La nouvelle vie d’Odette – Réveil charmant

Au petit matin, la conversation à mi-voix entre Jim et Jimmy me sort du sommeil. Leurs caresses aussi. Jim, dans mon dos, s’extasie de pouvoir regarder mon corps sitôt réveillé et de pouvoir le toucher.

– Rien n’égale la lumière de l’aube provençale… Vé, elle fait resplendir sa peau comme si elle était recouverte de poussière d’or !

Je suis à chaque fois troublée d’entendre la voix grave de Jim lors de ses échanges avec Jimmy, l’anglais a presque déserté sa bouche et son accent australien cède peu à peu la place à celui chantant de la Provence. Les yeux toujours clos, je m’étire, féline, attrape la main la plus proche, la pose sur mon pubis. J’ondule et d’une voix éraillée par le sommeil, leur demande de se montrer polis. Je sens leur sourire.

– Et comment devons-nous nous montrer polis ?

Je me retourne pour sentir le corps de Jimmy contre mon dos.

– En respectant les traditions.

Je n’ouvre pas les yeux.

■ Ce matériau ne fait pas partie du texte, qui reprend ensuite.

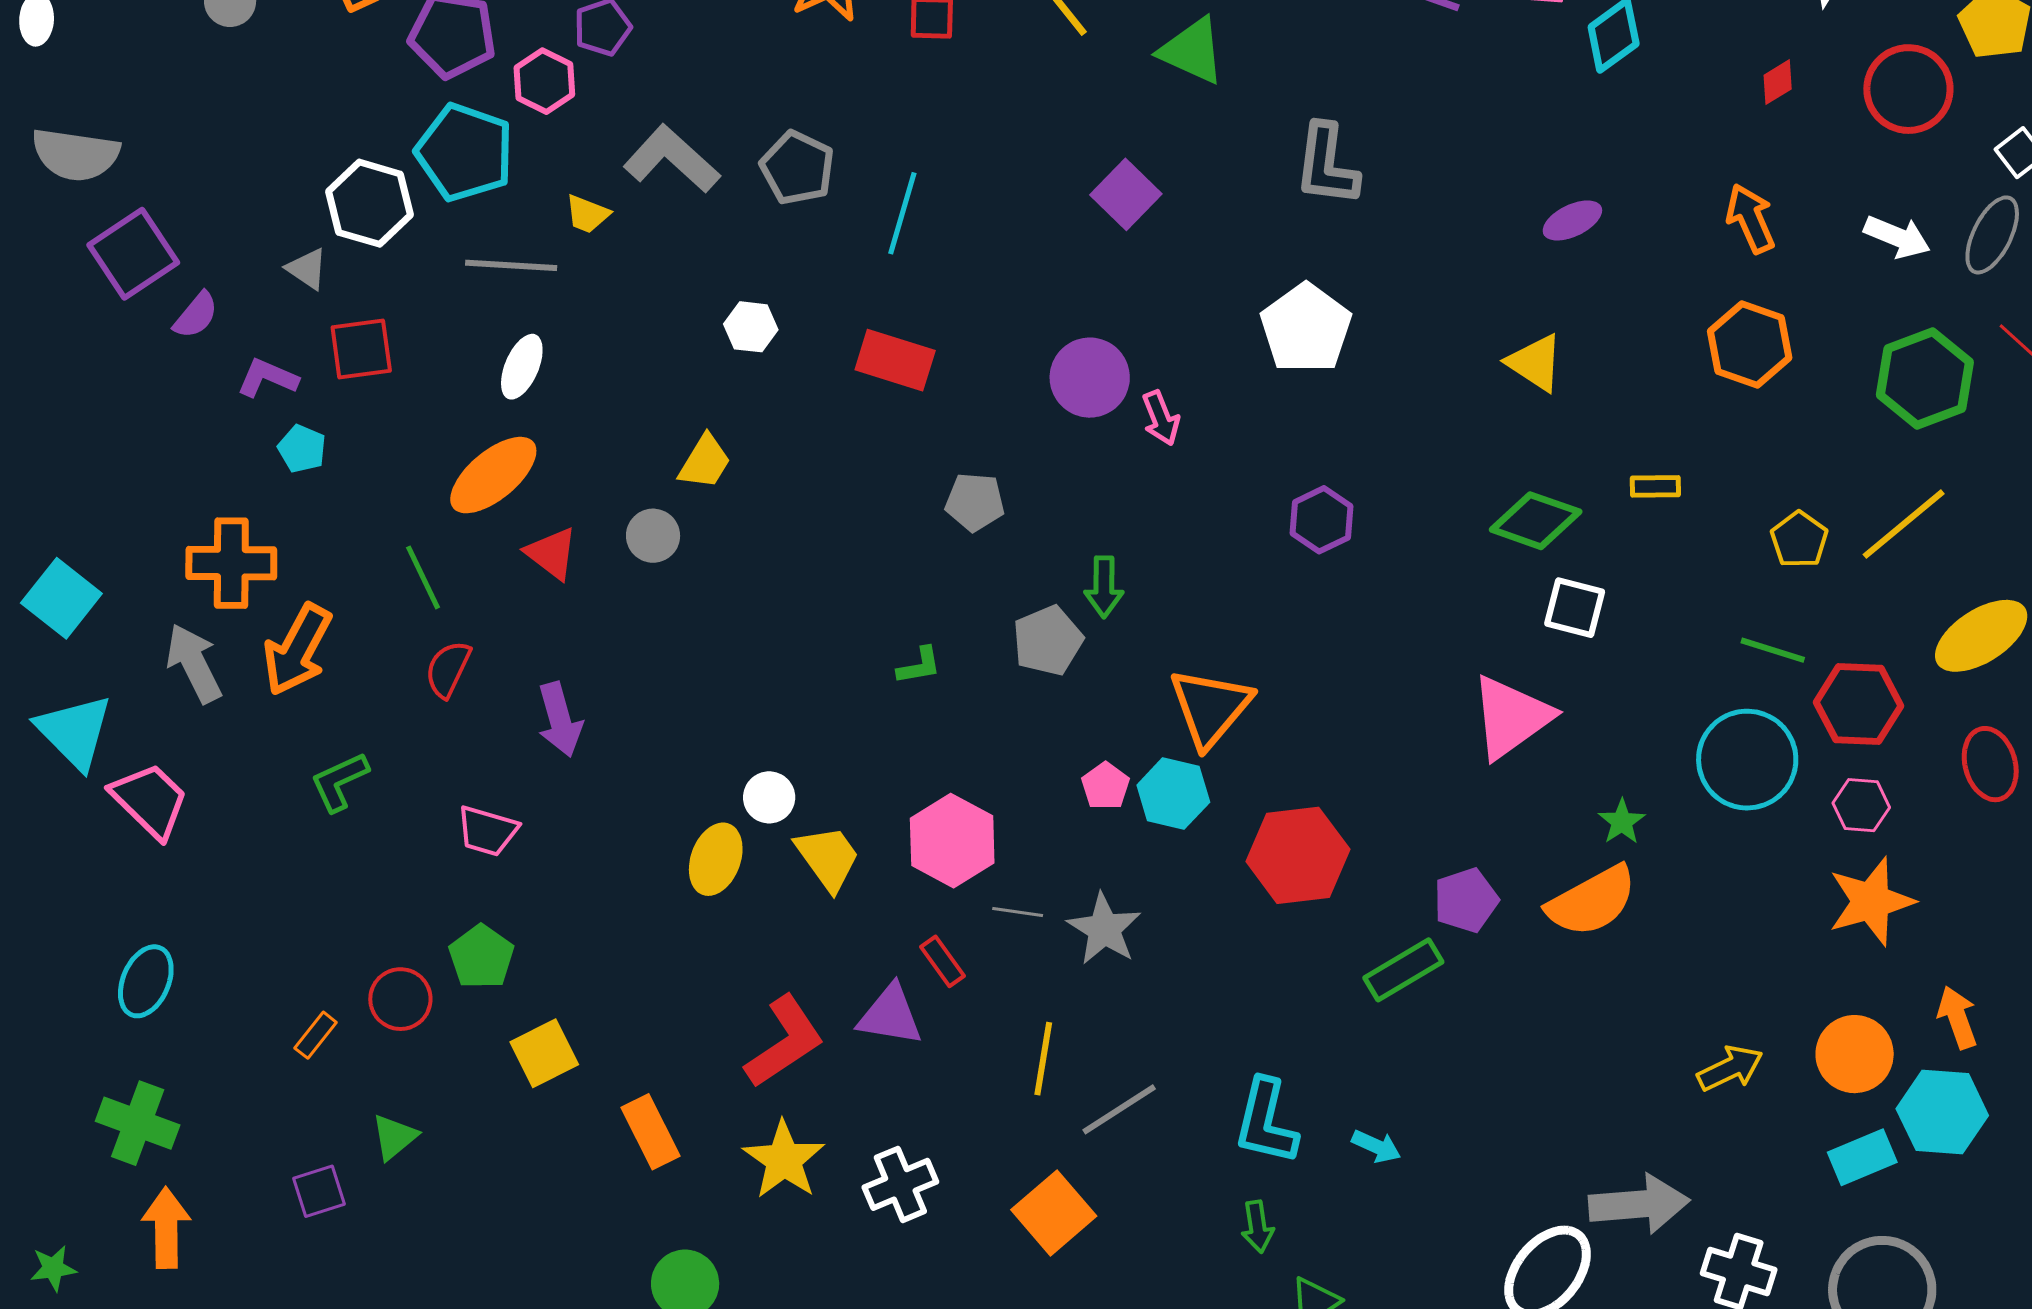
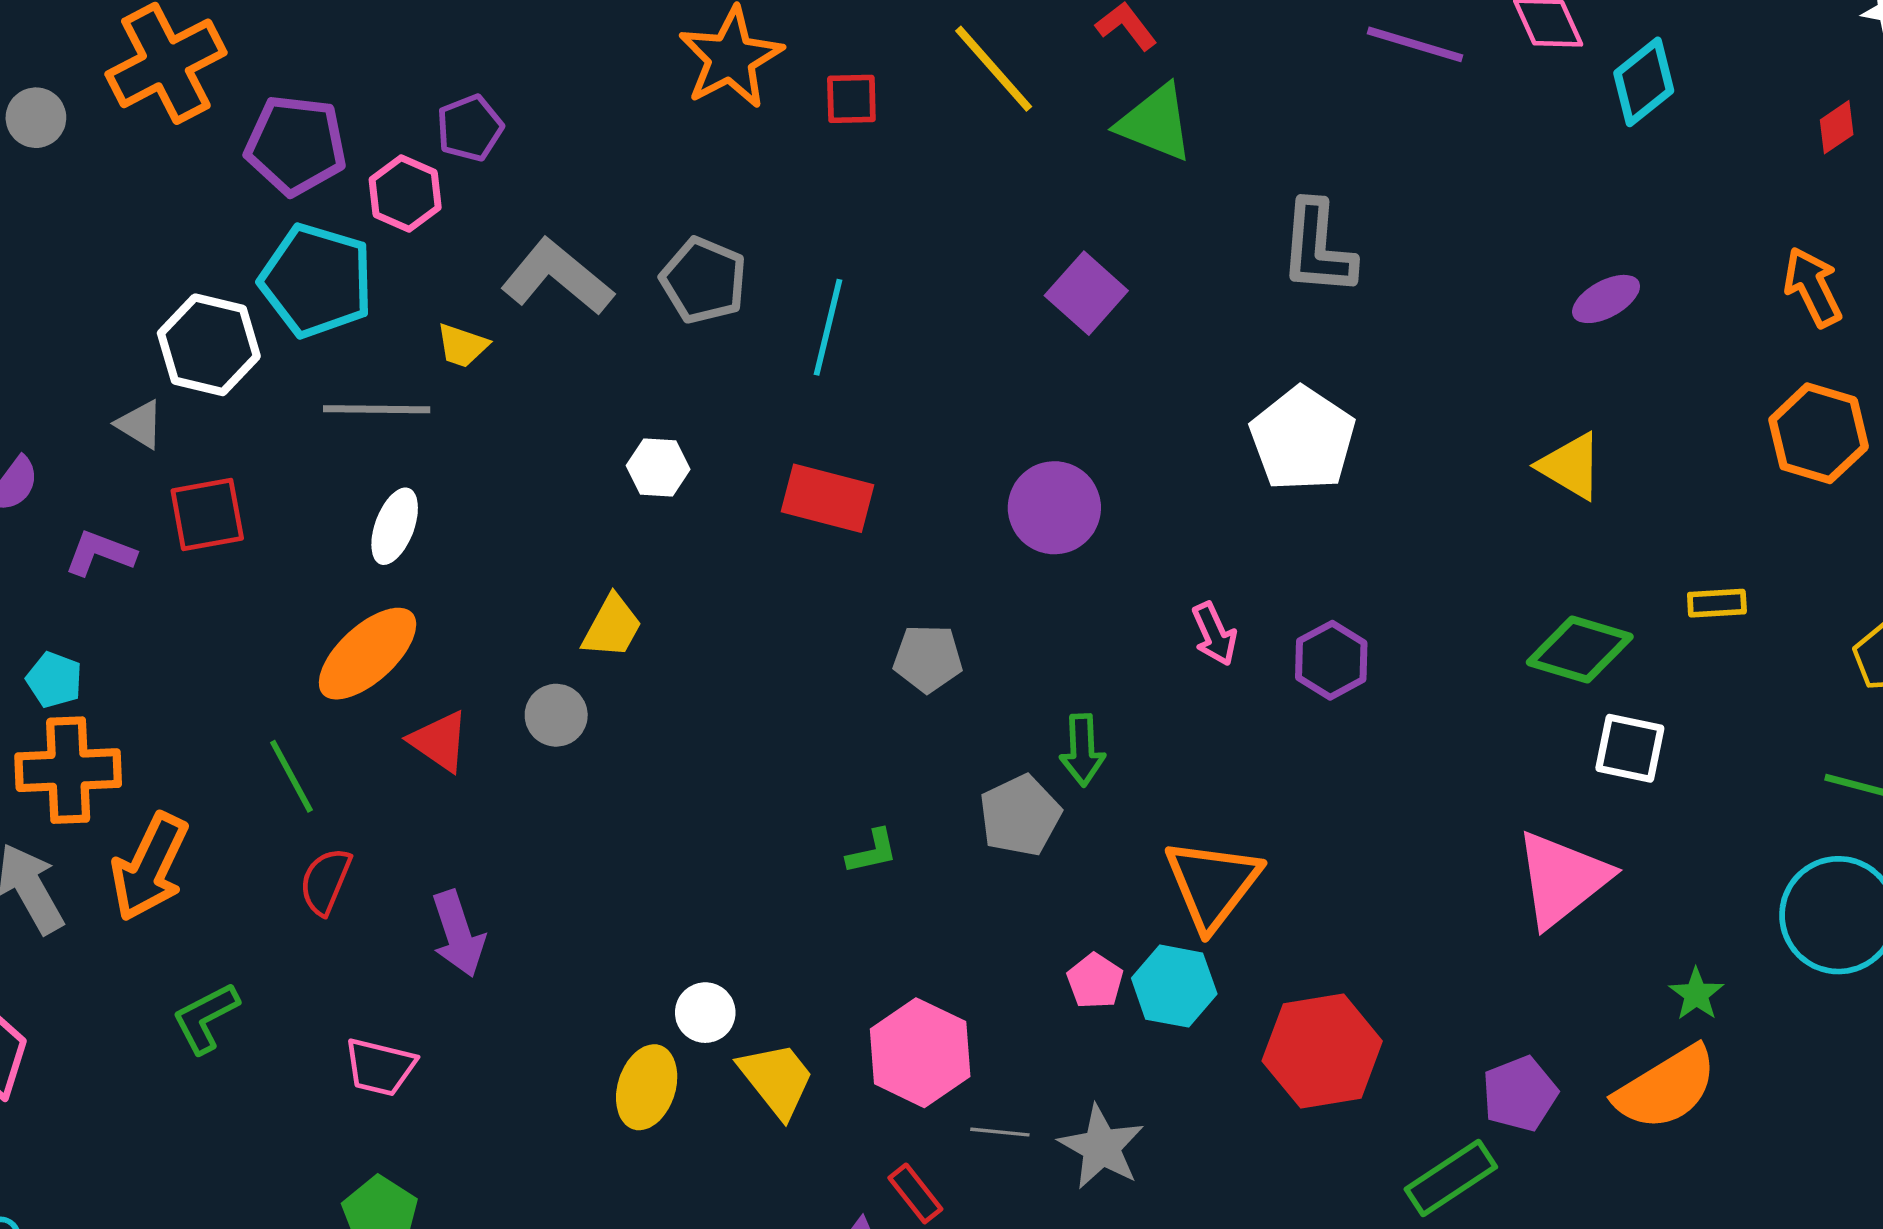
pink arrow: (1161, 418) -> (1214, 634), moved
cyan pentagon: (302, 449) -> (54, 680), moved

Jim semble ignorer mon éveil et poursuit son propos brièvement interrompu.

– Tu crois qu’un peintre pourrait rendre cette impression ?

– Ou un photographe…

– Non. Aucun ne serait assez subtil. Il faut du temps pour rendre… vé… là… sur son ventre… sur ses seins… et son bras…

– Une chambre alors…

– Une chambre ?

– Une chambre photographique… tu sais, les vieux appareils… avec des plaques… le temps de pause était assez long…

Je sens l’érection de Jimmy contre mes reins.

– Il me tarde que ma Princesse sorte de son sommeil parce que la sentir vivante contre moi… Tu sais comment on réveille une princesse endormie ?

– Par le baiser de son Prince Charmant !

– Mais ce matin, lequel de nous deux le sera ?

– Embrasse ses lèvres du haut, je m’occupe de celles du bas…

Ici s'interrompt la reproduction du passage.